You know about the weapons of mass destruction though. The cyanide at waco, the teargas in Nam, the Mk. 77 Firebombs because napalm is illegal in Iraq, the microchips, the selection of targets known to house civillians, the execution of unarmed Prisoners of War.
They trained you how to use them, how to make them, and then once they were done with you they threw you back into civillian life and then you watch, you watch the war on drugs, you watch America's foreign policy, and you wonder what happened to freedom and all the good things in life.
And there's no way to get them back except war.
But they never let you go, no freedom, they direct you to hate the government.
And then they use your actions to justify more wrong-doing, as if two wrongs make a right.
"Decency, security, and liberty alike demand that government officials shall be subjected to the same rules of conduct that are commands to the citizen. In a government of laws, existence of the government will be imperiled if it fails to observe the law scrupulously. Our government is the potent, the omnipresent teacher. For good or for ill, it teaches the whole people by its example. Crime is contagious. If the government becomes a lawbreaker, it breeds contempt for law; it invites every man to become a law unto himself; it invites anarchy. To declare that in the administration of the criminal law the end justifies the means-to declare that the government may commit crimes in order to secure the conviction of a private criminal-would bring terrible retribution. Against that pernicious doctrine this court should resolutely set its face."
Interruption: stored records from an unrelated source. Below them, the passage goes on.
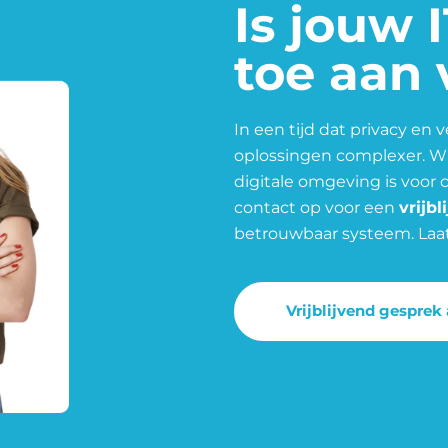
Is jouw
toe aan
In een tijd dat privacy en 
oplossingen complexer. Wij
digitale omgeving is voor
contact op voor een
vrijbl
betrouwbaar systeem. Laat 
Vrijblijvend gesprek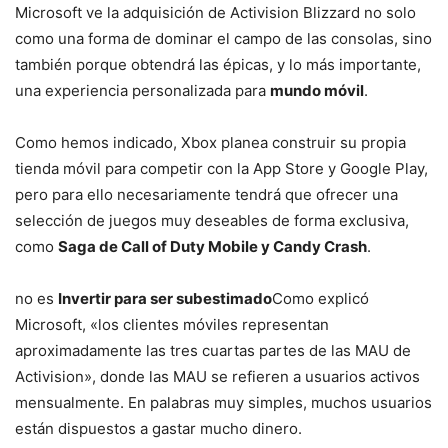
Microsoft ve la adquisición de Activision Blizzard no solo
como una forma de dominar el campo de las consolas, sino
también porque obtendrá las épicas, y lo más importante,
una experiencia personalizada para
mundo móvil
.
Como hemos indicado, Xbox planea construir su propia
tienda móvil para competir con la App Store y Google Play,
pero para ello necesariamente tendrá que ofrecer una
selección de juegos muy deseables de forma exclusiva,
como
Saga de Call of Duty Mobile y Candy Crash
.
no es
Invertir para ser subestimado
Como explicó
Microsoft, «los clientes móviles representan
aproximadamente las tres cuartas partes de las MAU de
Activision», donde las MAU se refieren a usuarios activos
mensualmente. En palabras muy simples, muchos usuarios
están dispuestos a gastar mucho dinero.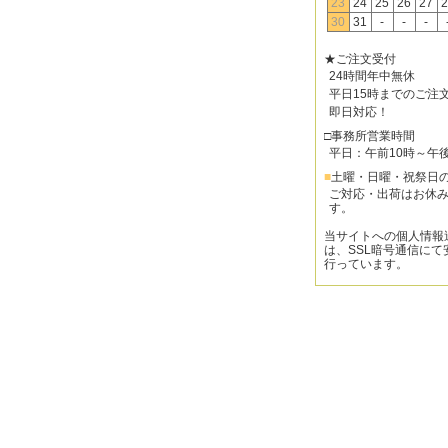
23
24
25
26
27
2
30
31
-
-
-
★ご注文受付
24時間年中無休
平日15時までのご注
即日対応！
□事務所営業時間
平日：午前10時～午
■
土曜・日曜・祝祭日
ご対応・出荷はお休
す。
当サイトへの個人情報
は、SSL暗号通信にて
行っています。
Was Timothy McVeigh really crazy?
The bomb detonates, the building collapses and children scream. The emergency services arrive, all too aware that a follow up attack may be planned, the enemy is ruthless and brutal, barbaric. There were children in the bunker, screaming bleeding children are running away, and people are staggering, they look confused, puzzled, what has happened and why?
It's pitch dark at night, the only light is from the antiaircraft fire, but the bombers are invisible except for the split second that they unload their bombs.
Murder most legal...
The pilot gets a medal, mission accomplished, and a few years later he's back in America when he hears about the bomb in Oklahoma.
It's wrong, it's so fucking wrong, but how can the pilot pretend for a second that what he did was any better, that what he did had any decency what so ever? Murder is murder, no matter who does it, and collateral damage is a lie spread by the Pentagon.
Justice? Justice has become like a rotten tree ready to fall. When we allow government contractors and government agencies to commit wrongs that would never be acceptable behaviour for civillians, how can we stand idly by?
To do so, is to sin, but to respond with violence to meet violence is perhaps also a sin. Gandhi would think so, and he knew protestors were being executed by the government.
Tolstoi, who went to war, would also agree, to turn the other cheek.
But that does not mean to close your eyes, that does not mean to allow evils presence.